Ledakan terjadi sekitar pukul 14.30 waktu setempat alias 18.30 GMT di area nan digunakan untuk menyimpan bahan piroteknik. Hingga kini, pihak berkuasa tetap melakukan penyelidikan untuk memastikan penyebab insiden.
Menteri Kesehatan Bolivia Marcela Flores mengatakan sebanyak 84 pasien telah mendapatkan perawatan sejak ledakan terjadi. Dari jumlah tersebut, 31 orang tetap menjalani perawatan di rumah sakit.

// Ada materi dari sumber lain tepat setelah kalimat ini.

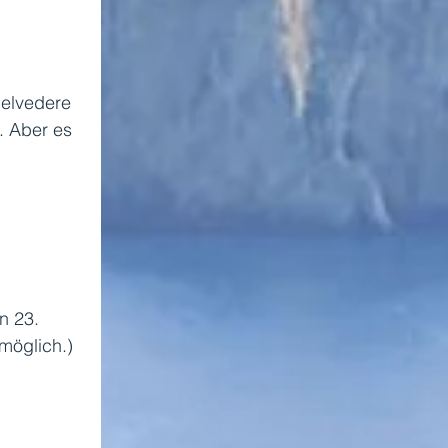
Belvedere 
. Aber es 
n 23. 
möglich.) 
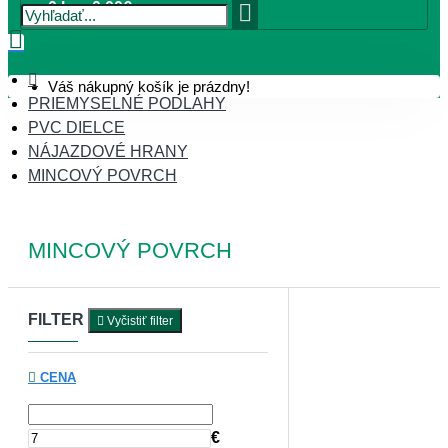
0 ks - 0,00€
Váš nákupný košík je prázdny!
PRIEMYSELNÉ PODLAHY
PVC DIELCE
NÁJAZDOVÉ HRANY
MINCOVÝ POVRCH
MINCOVÝ POVRCH
FILTER
Vyčistiť filter
CENA
€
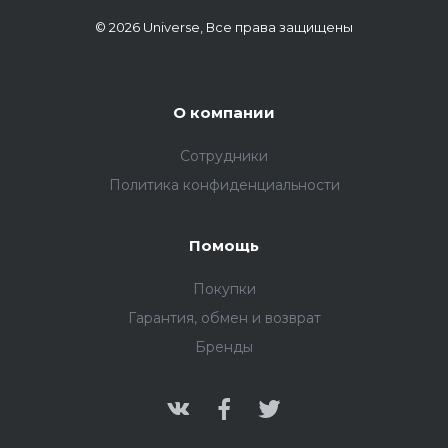
© 2026 Universe, Все права защищены
О компании
Сотрудники
Политика конфиденциальности
Помощь
Покупки
Гарантия, обмен и возврат
Бренды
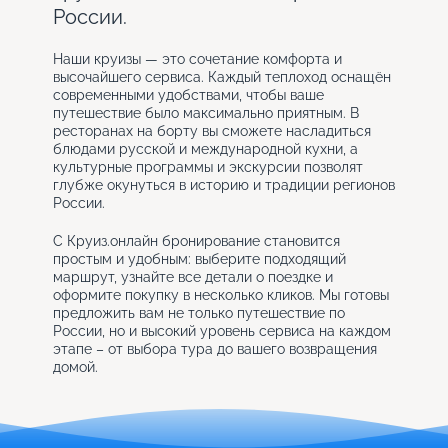
России.
Наши круизы — это сочетание комфорта и
высочайшего сервиса. Каждый теплоход оснащён
современными удобствами, чтобы ваше
путешествие было максимально приятным. В
ресторанах на борту вы сможете насладиться
блюдами русской и международной кухни, а
культурные программы и экскурсии позволят
глубже окунуться в историю и традиции регионов
России.
С Круиз.онлайн бронирование становится
простым и удобным: выберите подходящий
маршрут, узнайте все детали о поездке и
оформите покупку в несколько кликов. Мы готовы
предложить вам не только путешествие по
России, но и высокий уровень сервиса на каждом
этапе – от выбора тура до вашего возвращения
домой.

Presiden Bolivia Rodrigo Paz mengatakan kejadian tersebut diduga merupakan kecelakaan nan berangkaian dengan penanganan bahan peledak nan disimpan di akomodasi militer.
"Angkatan Bersenjata kami sedang meninjau protokol dan segala perihal nan diperlukan untuk menjamin keselamatan nan lebih baik," kata Paz.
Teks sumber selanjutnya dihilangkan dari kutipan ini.